The purpose of this study was to investigate the learning style preferences and approaches to learning of international students from Asian backgrounds, and make comparisons with the learning styles of Australian students. The sample consisted of 78 newly arrived international students from Asian countries, and 110 Australian students, studying at the same university.
Two survey instruments, the Study Process Questionnaire (Biggs 1987c) and Perceptual Learning Style Preference Questionnaire (Reid 1987) were used to investigate cognitive and environmental dimensions to student learning. Descriptive statistics and multiple discriminant analyses were employed for data analysis.
No statistically significant differences were found between Asian international and Australian students in their overall `Approaches to Learning'. However, Asian international students demonstrated significantly higher use of deep motivation, surface strategies, and achieving strategies, whilst Australian students demonstrated higher use of deep strategies and surface motivation.
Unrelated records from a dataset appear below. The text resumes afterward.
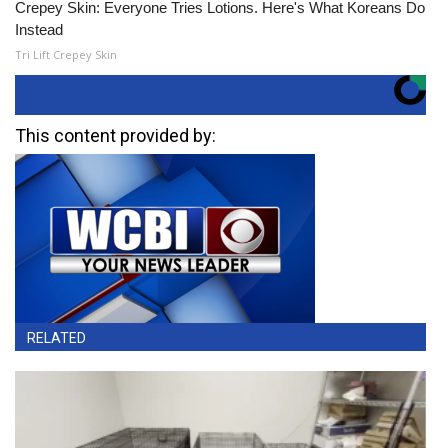
Crepey Skin: Everyone Tries Lotions. Here's What Koreans Do
Instead
Tri Lift Crepey Skin
This content provided by:
RELATED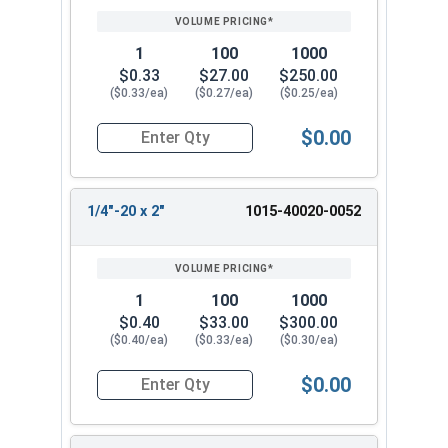
1
100
1000
$0.33
$27.00
$250.00
($0.33/ea)
($0.27/ea)
($0.25/ea)
$0.00
Quantity for Machine Screws, Square Drive Pan H
1/4"-20 x 2"
1015-40020-0052
1
100
1000
$0.40
$33.00
$300.00
($0.40/ea)
($0.33/ea)
($0.30/ea)
$0.00
Quantity for Machine Screws, Square Drive Pan H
The groups also differed significantly in their `Learning Style Preferences' in group, auditory, tactile and kinesthetic modes of learning, with the strongest difference being in group learning, supporting the notion of Asian students being more `collaborative' in their learning styles.
The findings draw attention to dimensions of learning diversity that may be present in Australian tertiary classrooms, and could have implications for teaching and management of this diversity. The findings may also have relevance to countries with similar `western' traditions to Australia and cross cultural student populations.